Si tratta della causa che la Orion Bancorp of Florida (una banca) ha intentato contro la Orion Residential Finance. Il problema come è evidente era dato dalla similitudine dei due nomi e a quanto pare la Orion Residential l’ha preso un po’ sottogamba. Stando agli atti processuali infatti la società non si sarebbe presentata e avrebbe unicamente mandato un rappresentante in difesa.

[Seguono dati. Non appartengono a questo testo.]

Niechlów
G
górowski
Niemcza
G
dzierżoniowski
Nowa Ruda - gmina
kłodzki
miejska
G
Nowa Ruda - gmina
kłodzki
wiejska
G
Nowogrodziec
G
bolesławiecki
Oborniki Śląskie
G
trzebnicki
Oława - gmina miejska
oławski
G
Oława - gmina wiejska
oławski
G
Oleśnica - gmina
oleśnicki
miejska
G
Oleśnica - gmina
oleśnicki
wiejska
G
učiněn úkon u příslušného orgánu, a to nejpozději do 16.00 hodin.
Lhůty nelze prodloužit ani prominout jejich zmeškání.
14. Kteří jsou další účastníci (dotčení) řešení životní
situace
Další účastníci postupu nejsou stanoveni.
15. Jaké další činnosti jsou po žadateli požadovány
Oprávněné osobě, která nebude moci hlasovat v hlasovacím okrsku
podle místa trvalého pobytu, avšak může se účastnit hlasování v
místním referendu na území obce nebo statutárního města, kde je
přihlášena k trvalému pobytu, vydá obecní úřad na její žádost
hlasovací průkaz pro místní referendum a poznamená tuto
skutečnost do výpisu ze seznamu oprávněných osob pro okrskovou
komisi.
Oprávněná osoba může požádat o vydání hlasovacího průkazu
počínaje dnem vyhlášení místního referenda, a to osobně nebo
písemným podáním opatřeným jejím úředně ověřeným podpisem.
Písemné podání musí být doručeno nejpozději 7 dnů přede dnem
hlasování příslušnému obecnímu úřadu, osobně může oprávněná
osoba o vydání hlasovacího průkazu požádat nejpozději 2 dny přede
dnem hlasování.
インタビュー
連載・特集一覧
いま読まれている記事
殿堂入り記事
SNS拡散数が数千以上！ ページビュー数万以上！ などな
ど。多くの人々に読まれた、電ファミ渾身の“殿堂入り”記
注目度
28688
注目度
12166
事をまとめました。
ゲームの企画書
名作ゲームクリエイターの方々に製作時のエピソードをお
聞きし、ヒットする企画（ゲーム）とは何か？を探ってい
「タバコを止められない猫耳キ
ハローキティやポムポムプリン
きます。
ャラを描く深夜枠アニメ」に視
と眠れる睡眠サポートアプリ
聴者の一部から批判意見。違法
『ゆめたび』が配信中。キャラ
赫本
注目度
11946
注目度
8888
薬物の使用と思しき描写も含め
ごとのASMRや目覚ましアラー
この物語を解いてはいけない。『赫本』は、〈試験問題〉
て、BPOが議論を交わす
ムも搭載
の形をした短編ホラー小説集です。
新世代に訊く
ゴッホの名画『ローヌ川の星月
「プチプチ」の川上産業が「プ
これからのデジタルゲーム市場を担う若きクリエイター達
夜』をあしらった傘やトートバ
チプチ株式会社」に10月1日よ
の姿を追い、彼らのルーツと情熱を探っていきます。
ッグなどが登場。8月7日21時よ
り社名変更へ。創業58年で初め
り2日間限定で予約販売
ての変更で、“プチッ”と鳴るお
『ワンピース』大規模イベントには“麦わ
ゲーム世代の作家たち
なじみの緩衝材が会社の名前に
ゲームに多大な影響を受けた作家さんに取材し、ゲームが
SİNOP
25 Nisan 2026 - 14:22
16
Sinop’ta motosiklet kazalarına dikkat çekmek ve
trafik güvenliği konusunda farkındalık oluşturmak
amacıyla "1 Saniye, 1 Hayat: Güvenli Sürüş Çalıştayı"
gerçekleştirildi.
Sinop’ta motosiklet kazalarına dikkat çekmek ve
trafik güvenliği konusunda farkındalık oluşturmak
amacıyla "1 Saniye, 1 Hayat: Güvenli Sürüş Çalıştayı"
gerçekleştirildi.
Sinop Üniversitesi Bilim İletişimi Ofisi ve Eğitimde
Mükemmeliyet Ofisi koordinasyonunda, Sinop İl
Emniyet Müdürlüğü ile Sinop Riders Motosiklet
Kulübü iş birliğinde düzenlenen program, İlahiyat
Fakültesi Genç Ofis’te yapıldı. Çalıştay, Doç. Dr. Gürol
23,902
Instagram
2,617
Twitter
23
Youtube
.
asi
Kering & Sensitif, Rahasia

Il verdetto è stato di quelli senza appello. Non solo Orion Residential non potrà più usare il suo nome per le pubblicità per non creare incomprensione e nemmeno potrà usufruire di un dominio che la contenga ma soprattutto, e qui sta la parte più nuova della causa, non potrà usare la parola “orion” per fare pubblicità in rete. E non si parla di banner ma delle AdWords di Google, cioè la pubblicità contestuale.

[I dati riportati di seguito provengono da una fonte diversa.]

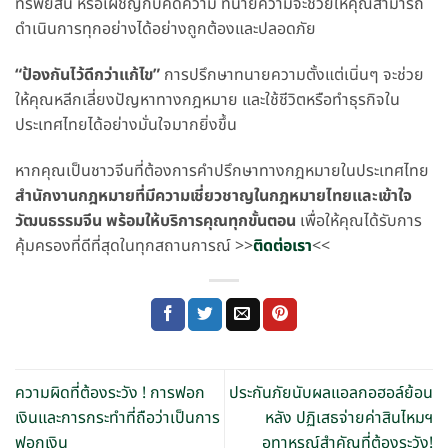
ทรัพย์สิน หรือเผชิญกับคดีความ ทนายความจะช่วยให้คุณสามารถ
ดำเนินการทุกอย่างได้อย่างถูกต้องและปลอดภัย
“ป้องกันไว้ดีกว่าแก้ไข”
การปรึกษาทนายความตั้งแต่เนิ่นๆ จะช่วย
ให้คุณหลีกเลี่ยงปัญหาทางกฎหมาย และใช้ชีวิตหรือทำธุรกิจใน
ประเทศไทยได้อย่างมั่นใจมากยิ่งขึ้น
หากคุณเป็นชาวจีนที่ต้องการคำปรึกษาทางกฎหมายในประเทศไทย
สำนักงานกฎหมายที่มีความเชี่ยวชาญในกฎหมายไทยและเข้าใจ
วัฒนธรรมจีน พร้อมให้บริการคุณทุกขั้นตอน
เพื่อให้คุณได้รับการ
คุ้มครองที่ดีที่สุดในทุกสถานการณ์ >>
ติดต่อเรา
<<
ความผิดที่ต้องระวัง ! การฟอก
ประกันภัยนับผลแอลกอฮอล์ย้อน
เงินและการกระทำที่ถือว่าเป็นการ
หลัง ปฏิเสธจ่ายค่าสินไหมฯ
ฟอกเงิน
อุทาหรณ์สำคัญที่ต้องระวัง!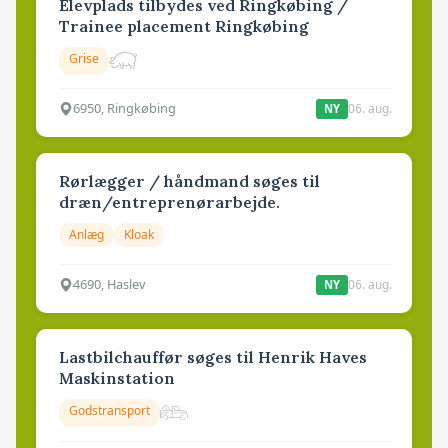
Elevplads tilbydes ved Ringkøbing /
Trainee placement Ringkøbing
Grise
6950, Ringkøbing
06. aug.
NY
Rørlægger / håndmand søges til
dræn/entreprenørarbejde.
Anlæg
Kloak
4690, Haslev
06. aug.
NY
Lastbilchauffør søges til Henrik Haves
Maskinstation
Godstransport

Nello specifico la sentenza prevede che in caso la Orion Residential voglia farsi pubblicità in rete dovrà comprare anche una keyword negativa che gli impedisca di essere associato con la parola “orion”.

Secondo gli specialisti di giurisprudenza statunitensi una simile sentenza va decisamente oltre ciò che solitamente viene stabilito ed è imputabile più che alla situazione legale soprattutto alla difesa traballante dell’imputato. Adesso tuttavia la causa ha generato un precedente che sempre di più sarà richiesto dai querelanti.